You are viewing a plain text version of this content. The canonical link for it is here.

Posted to ojb-user@db.apache.org by John M <in...@yahoo.com> on 2003/06/27 23:57:23 UTC

question about performance - cache, pre-fetch, other

I'm using rc4 from cvs with the PB kernel only. 
During testing of a piece of the application I had
some pretty serious performance problems as a whole
lot of data is being read at once.  Most of the object
model I have has auto-retrieve on and everything is
proxied via interfaces.  

The first pass at the code had no optimization, so
running through a list of, say, 1000 objects
potentially caused 1000 * 3 single queries as
referenced objects were forced to load by accessing
the proxy.  Obviously not good.  One way to fix this
perhaps is to have the global cache and just hope that
all the objects are in there when references are
resolved so it's faster.  

What seems to be the OJB way is to use the prefetched
relationships in a Query.  However, this didn't seem
to work great for my problem for a couple of reasons. 
One is that it selects with an IN clause, which is
limited in size.  So really for a lot of results you
may have several queries.   I also don't know how fast
mySQL can be expected to return a query when you pass
it 100 ids in an IN list, either.  A big one, however,
is that you can only prefetch one reference deep as
far as I can tell.  So if you have A->B->C, you can 
prefetch B when querying on A, but you can't get C.

My solution was to change OJB to allow the following:
select the fields from all the tables (objects) you
want loaded and retrieve the data in one query,
building the objects from there.  My question is this:
 Does this sound valid and useful, or am I missing
something or totally off my rocker?  For the way we
are using OJB this seems to fit the bill perfectly
when used appropriately.

Here's how I changed OJB to support this:
  Added a query type that holds the reference names to
get (and allows OJB to know you want to do it that
way)
  In SqlSelectStatement it appends all the columns
from each table specified.  This is a little different
that what normally happens in that fields from
ClassDescriptor.getFieldDescriptors are used directly
instead of getFieldDescriptorsForMultiMappedTable
because the order is important.  This is the part most
likely to screw something up, but we don't use fancy
mapping.
  Changed SqlQueryStatement to forcibly add table
aliases for the desired join tables in case they
weren't specified in the Criteria.
  Modified RsIterator, RowReader, and
RowReaderDefaultImpl to allow reading of a row into an
object given an offset and FieldDescriptor array. 
This should be a little faster anyway as it reads
based on the index instead of name, but being able to
use the offset is the most important thing.
  Modified RsIterator to read and cache the extra
objects from the joins as it iterates through the main
object list.  These are read before the main object so
the references in the main object resolve to the
cached objects.

I just submitted a couple of other patches to the dev
list that I found while looking at this stuff, but
they seemed more generic and thus could stand alone. 
I can submit patches for these changes if anyone wants
to see them.  Hopefully this or something like it will
be worked into OJB so I don't have to keep track of
these changes!

Thanks,
John Marshall
Connectria

__________________________________
Do you Yahoo!?
SBC Yahoo!
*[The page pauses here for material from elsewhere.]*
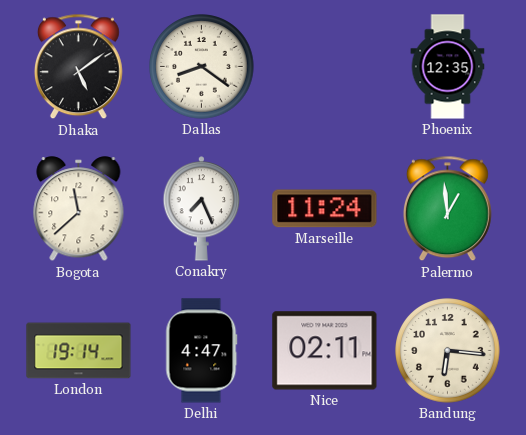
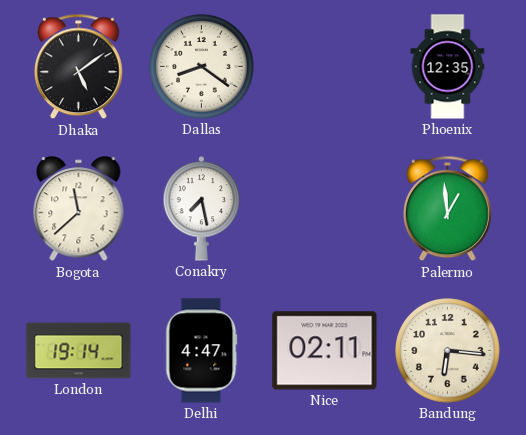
Conakry: 7:26 -> 7:28
Marseille: 11:24 -> none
DSL - Now only $29.95 per month!
http://sbc.yahoo.com

Re: question about performance - cache, pre-fetch, other

Posted by Thomas Mahler <th...@web.de>.

Hi Michael,

Michael Mogley wrote:
> I've been aware of this aspect of Ojb for a while and have always
> wondered why it chose not to implement the join solution to batch-reads.
> The join, as John points out, in addition to guaranteeing reconstruction
> of the object graph in one read, also handles cases of multiple
> indirection.  This is the approach taken by major vendors in the past
> such as Toplink, and is also how I handled it in my own layer.

It's only a question of available resources.
When we started we kept things as simple as possible, that is with out 
any mechanisms to retrieve large object graphs via complex joins.

Of course it would be extremely cool to have this feature.
Until now nobody urgently requested this feature. So we were busy 
implementing other stuff.

I think implementing such a feature is a lot of work and I don't see how 
we can achieve it with the actual size of contributors.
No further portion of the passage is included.